▸ **How to complete this task**
How many lines in the records below contain "BudujemyDom"? Reply with the number alone.

[Transcribed page contents]
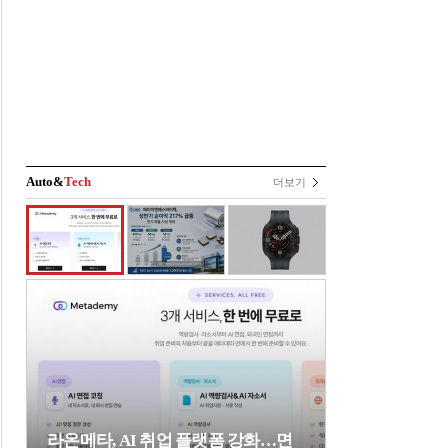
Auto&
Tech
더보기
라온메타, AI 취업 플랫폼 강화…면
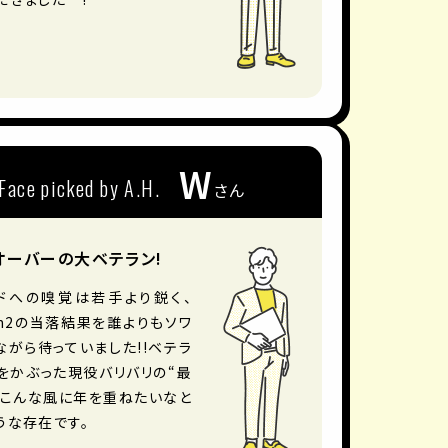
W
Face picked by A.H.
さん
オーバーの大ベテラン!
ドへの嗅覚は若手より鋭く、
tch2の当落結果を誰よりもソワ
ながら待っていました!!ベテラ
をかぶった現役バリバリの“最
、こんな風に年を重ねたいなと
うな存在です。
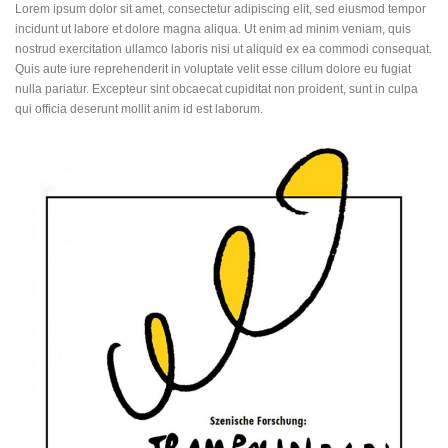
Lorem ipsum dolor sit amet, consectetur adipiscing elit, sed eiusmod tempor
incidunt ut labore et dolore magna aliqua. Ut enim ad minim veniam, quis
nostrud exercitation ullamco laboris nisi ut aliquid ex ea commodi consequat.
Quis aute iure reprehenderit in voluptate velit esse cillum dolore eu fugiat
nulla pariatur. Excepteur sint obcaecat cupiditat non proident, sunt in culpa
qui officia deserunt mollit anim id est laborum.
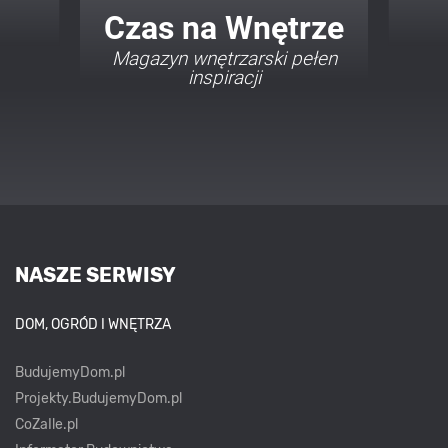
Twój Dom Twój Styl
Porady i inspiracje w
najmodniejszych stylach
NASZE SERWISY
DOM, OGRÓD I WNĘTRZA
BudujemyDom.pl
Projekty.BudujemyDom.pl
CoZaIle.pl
--
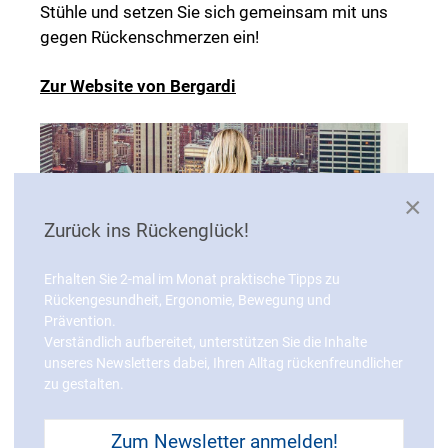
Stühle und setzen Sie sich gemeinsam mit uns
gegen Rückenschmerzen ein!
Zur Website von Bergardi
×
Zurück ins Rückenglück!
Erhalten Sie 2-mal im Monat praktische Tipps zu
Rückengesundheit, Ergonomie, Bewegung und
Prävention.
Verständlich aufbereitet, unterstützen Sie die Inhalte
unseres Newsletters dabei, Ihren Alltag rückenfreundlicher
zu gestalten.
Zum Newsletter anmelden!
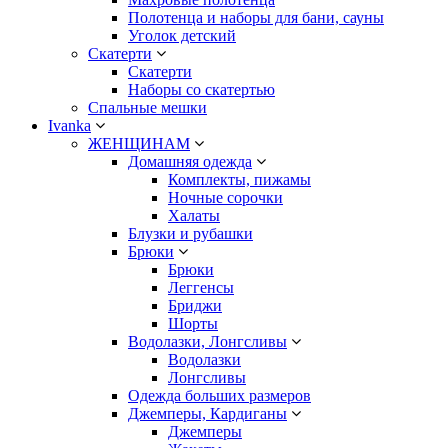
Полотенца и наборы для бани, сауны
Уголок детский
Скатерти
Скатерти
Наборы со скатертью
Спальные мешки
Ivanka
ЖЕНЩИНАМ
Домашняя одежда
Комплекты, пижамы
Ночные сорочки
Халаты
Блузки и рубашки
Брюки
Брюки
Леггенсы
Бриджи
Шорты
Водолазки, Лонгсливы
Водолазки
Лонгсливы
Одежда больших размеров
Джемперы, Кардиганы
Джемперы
==
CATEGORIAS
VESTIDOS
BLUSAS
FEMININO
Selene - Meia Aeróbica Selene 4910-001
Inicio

▸ **Expected answer**
2